▸ Directions for this task: Write out only the lines from the top of the listing below through the one with "como moles sejam montados na perfeição. Os", exactly as they stand, while keeping pictures out of the copy.

▸ Exercise data:
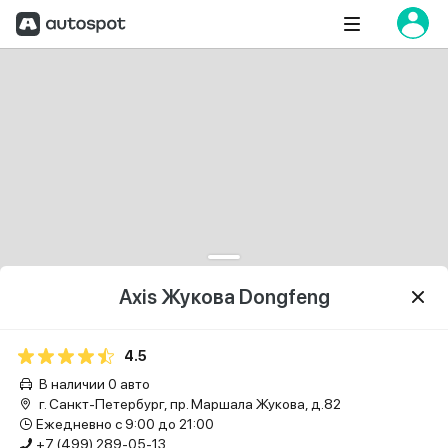
Axis Жукова Dongfeng
4.5
В наличии 0 авто
г. Санкт-Петербург, пр. Маршала Жукова, д.82
Ежедневно с 9:00 до 21:00
+7 (499) 289-05-13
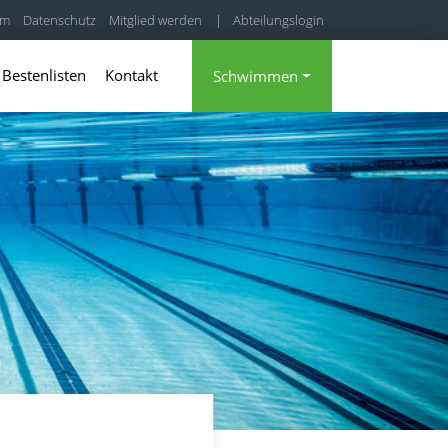
um
Datenschutz
Mitglied werden
|
Abteilungslogin
|
Mitgliederbereich
Bestenlisten
Kontakt
Schwimmen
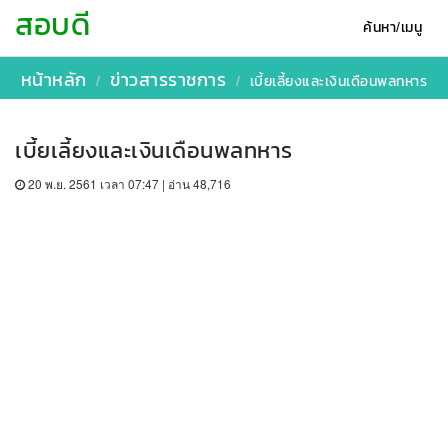
สอบดี
ค้นหา/เมนู
หน้าหลัก
ข่าวสารราชการ
เบี้ยเลี้ยงและเงินเดือนพลทหาร
เบี้ยเลี้ยงและเงินเดือนพลทหาร
20 พ.ย. 2561 เวลา 07:47 | อ่าน 48,716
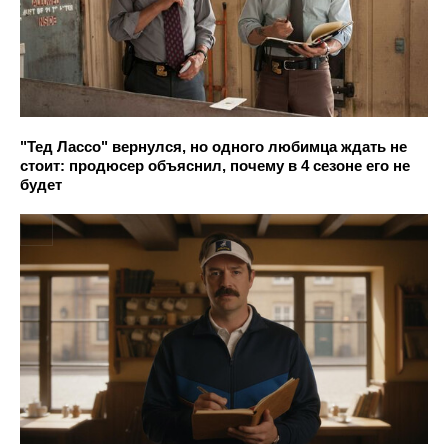
"Тед Лассо" вернулся, но одного любимца ждать не
стоит: продюсер объяснил, почему в 4 сезоне его не
будет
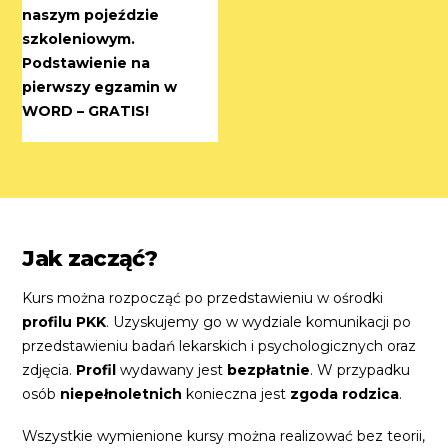
naszym pojeździe
szkoleniowym.
Podstawienie na
pierwszy egzamin w
WORD – GRATIS!
Jak zacząć?
Kurs można rozpocząć po przedstawieniu w ośrodki
profilu PKK
. Uzyskujemy go w wydziale komunikacji po
przedstawieniu badań lekarskich i psychologicznych oraz
zdjęcia.
Profil
wydawany jest
bezpłatnie
. W przypadku
osób
niepełnoletnich
konieczna jest
zgoda rodzica
.
Wszystkie wymienione kursy można realizować bez teorii,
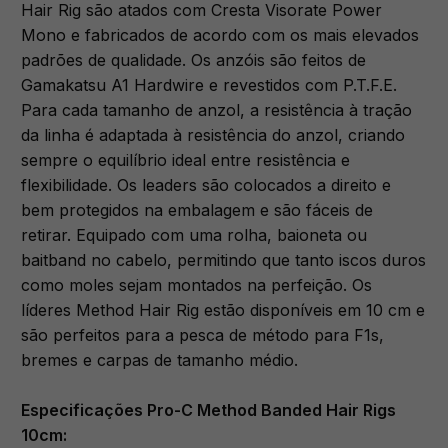
Hair Rig são atados com Cresta Visorate Power
Mono e fabricados de acordo com os mais elevados
padrões de qualidade. Os anzóis são feitos de
Gamakatsu A1 Hardwire e revestidos com P.T.F.E.
Para cada tamanho de anzol, a resistência à tração
da linha é adaptada à resistência do anzol, criando
sempre o equilíbrio ideal entre resistência e
flexibilidade. Os leaders são colocados a direito e
bem protegidos na embalagem e são fáceis de
retirar. Equipado com uma rolha, baioneta ou
baitband no cabelo, permitindo que tanto iscos duros
como moles sejam montados na perfeição. Os
líderes Method Hair Rig estão disponíveis em 10 cm e
são perfeitos para a pesca de método para F1s,
bremes e carpas de tamanho médio.
Especificações Pro-C Method Banded Hair Rigs
10cm:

▸ Result:
Axis Жукова Dongfeng
4.5
В наличии 0 авто
г. Санкт-Петербург, пр. Маршала Жукова, д.82
Ежедневно с 9:00 до 21:00
+7 (499) 289-05-13
um
Datenschutz
Mitglied werden
|
Abteilungslogin
|
Mitgliederbereich
Bestenlisten
Kontakt
Schwimmen
สอบดี
ค้นหา/เมนู
หน้าหลัก
ข่าวสารราชการ
เบี้ยเลี้ยงและเงินเดือนพลทหาร
เบี้ยเลี้ยงและเงินเดือนพลทหาร
20 พ.ย. 2561 เวลา 07:47 | อ่าน 48,716
"Тед Лассо" вернулся, но одного любимца ждать не
стоит: продюсер объяснил, почему в 4 сезоне его не
будет
naszym pojeździe
szkoleniowym.
Podstawienie na
pierwszy egzamin w
WORD – GRATIS!
Jak zacząć?
Kurs można rozpocząć po przedstawieniu w ośrodki
profilu PKK
. Uzyskujemy go w wydziale komunikacji po
przedstawieniu badań lekarskich i psychologicznych oraz
zdjęcia.
Profil
wydawany jest
bezpłatnie
. W przypadku
osób
niepełnoletnich
konieczna jest
zgoda rodzica
.
Wszystkie wymienione kursy można realizować bez teorii,
Hair Rig são atados com Cresta Visorate Power
Mono e fabricados de acordo com os mais elevados
padrões de qualidade. Os anzóis são feitos de
Gamakatsu A1 Hardwire e revestidos com P.T.F.E.
Para cada tamanho de anzol, a resistência à tração
da linha é adaptada à resistência do anzol, criando
sempre o equilíbrio ideal entre resistência e
flexibilidade. Os leaders são colocados a direito e
bem protegidos na embalagem e são fáceis de
retirar. Equipado com uma rolha, baioneta ou
baitband no cabelo, permitindo que tanto iscos duros
como moles sejam montados na perfeição. Os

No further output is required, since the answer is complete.